• **What is expected**
Your task is to copy the records that follow exactly, minus any images.

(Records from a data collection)

--------------------------------------------------

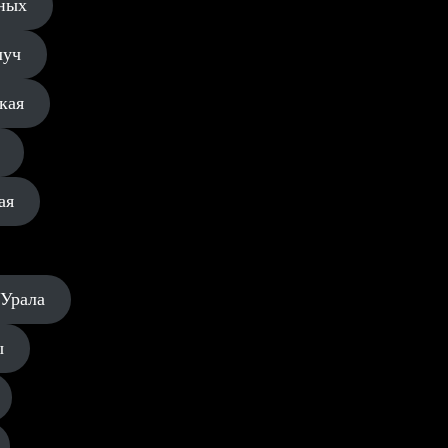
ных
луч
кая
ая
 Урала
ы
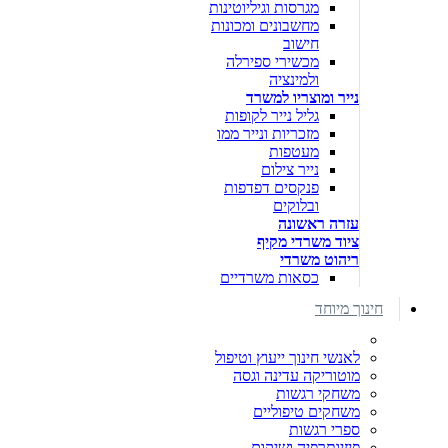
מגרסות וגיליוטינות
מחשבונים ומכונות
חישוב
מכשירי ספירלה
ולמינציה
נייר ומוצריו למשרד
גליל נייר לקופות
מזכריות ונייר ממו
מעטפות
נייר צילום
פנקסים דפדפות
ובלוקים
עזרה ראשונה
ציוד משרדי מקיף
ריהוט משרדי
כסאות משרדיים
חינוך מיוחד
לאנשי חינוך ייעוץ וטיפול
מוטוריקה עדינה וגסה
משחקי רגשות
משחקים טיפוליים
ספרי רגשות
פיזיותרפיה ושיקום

--------------------------------------------------

• **Answer to the exercise**
ных
луч
кая
ая
 Урала
ы
מגרסות וגיליוטינות
מחשבונים ומכונות
חישוב
מכשירי ספירלה
ולמינציה
נייר ומוצריו למשרד
גליל נייר לקופות
מזכריות ונייר ממו
מעטפות
נייר צילום
פנקסים דפדפות
ובלוקים
עזרה ראשונה
ציוד משרדי מקיף
ריהוט משרדי
כסאות משרדיים
חינוך מיוחד
לאנשי חינוך ייעוץ וטיפול
מוטוריקה עדינה וגסה
משחקי רגשות
משחקים טיפוליים
ספרי רגשות
פיזיותרפיה ושיקום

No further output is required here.